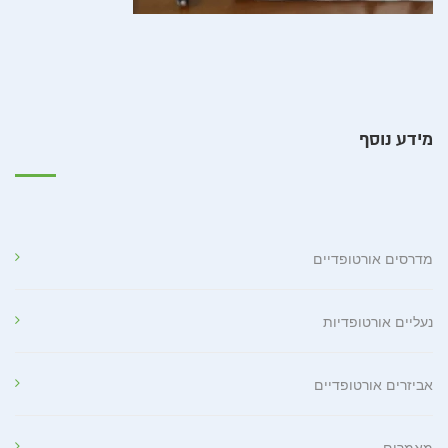
מידע נוסף
מדרסים אורטופדיים
נעליים אורטופדיות
אביזרים אורטופדיים
מאמרים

+-------+

TASK TO CARRY OUT: Without any pictures, please reproduce the full set of entries.

EXPECTED ANSWER:
מידע נוסף
מדרסים אורטופדיים
נעליים אורטופדיות
אביזרים אורטופדיים
מאמרים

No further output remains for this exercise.